We use LanceDB as the vector database, which is also implemented in Rust. Of course, you can also use Qdrant, which is implemented in Rust, but Qdrant is an application and is more cumbersome to use. LanceDB initialization:

let tempdir = TempDir::new().unwrap();
let lancedb = LanceDB::builder()
        .uri(tempdir.child("lancedb").to_str().unwrap())
        .vector_size(1536)
        .with_vector(EmbeddedField::Combined)
        .with_metadata(metadata_qa_text::NAME)
        .table_name("swiftide_test")
        .build()
        .unwrap();

Here, vector_size is the vector dimension, which needs to be consistent with the dimension of the Embedding model you call.

Build Vector Index Pipeline

This operation calls the embedding model to generate knowledge base content vectors and then stores the vectors in the vector database.

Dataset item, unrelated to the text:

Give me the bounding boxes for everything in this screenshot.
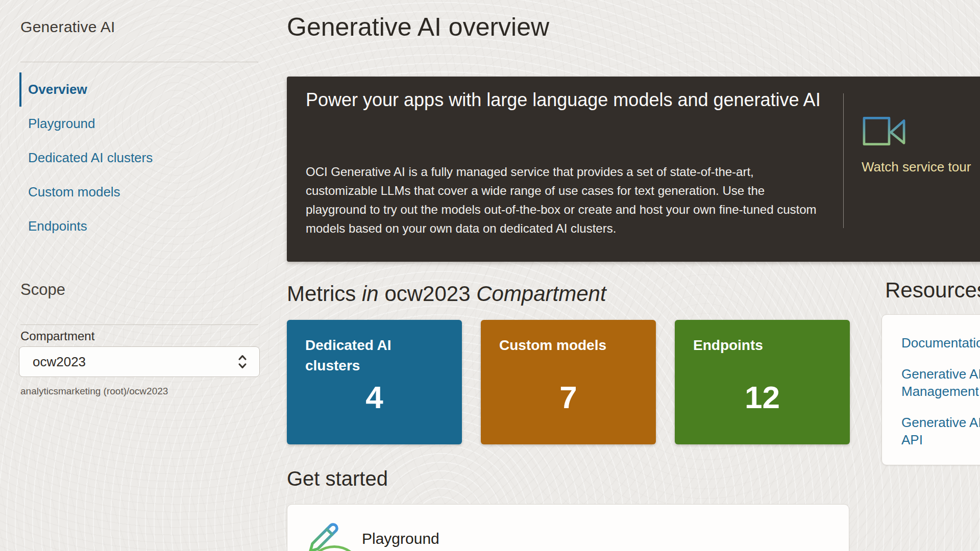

// Build the index pipeline, starting from the file loader, going through chunking, metadata processing, embedding, and finally storing in LanceDB
indexing::Pipeline::from_loader(FileLoader::new(".").with_extensions(&["md"]))
        .with_default_llm_client(client.clone())
        .then_chunk(ChunkMarkdown::from_chunk_range(10..2048))
        .then(MetadataQAText::new(client.clone()))
        .then_in_batch(Embed::new(client.clone()).with_batch_size(10))
        .then_store_with(lancedb.clone())
        .run()
        .await?;

Build Query Pipeline


let pipeline = query::Pipeline::default()
        .then_transform_query(query_transformers::GenerateSubquestions::from_client(
            client.clone(),
        ))
        .then_transform_query(query_transformers::Embed::from_client(client.clone()))
        .then_retrieve(lancedb.clone())
        .then_transform_response(response_transformers::Summary::from_client(client.clone()))
        .then_answer(answers::Simple::from_client(client.clone()));

Query

Let’s query a question to see the result.

let result = pipeline
        .query("tauri 如何访问文件")
        .await?;
    
    println!("====");
    println!("{:?}", result.answer());

Output:

Accessing files in a Tauri application can be done through both Rust and JavaScript. Here are the specific steps and example code:\n\n### Accessing Files in Rust\n\n1. **Configure `resources`**: First, ensure you have added the `resources` attribute in the `bundle` object of your `tauri.conf.json` file to include the files you need.\n\n    ```json title=tauri.conf.json\n    {\n      \"bundle\": {\n        \"resources\": [\n          \"lang/*\"\n        ]\n      }\n    }\n    ```\n\n2. **Use `PathResolver` to Access Files**: In your Rust code, you can use an instance of `PathResolver` to access these files.\n\n ...................

Conclusion

In fact, many large documents are implemented with AI queries in a similar way, such as the Milvus vector database documentation, which has an Ask AI feature in the top right corner: https://milvus.io/docs. LanceDB, on the other hand, does not provide a similar feature.

Milvus is also a vector database and theoretically can be implemented with embedding storage in Swiftide.

It is also possible to implement without a framework, but Swiftide provides some AI Agent functionalities, supporting input and output for some Tools, which greatly reduces development work.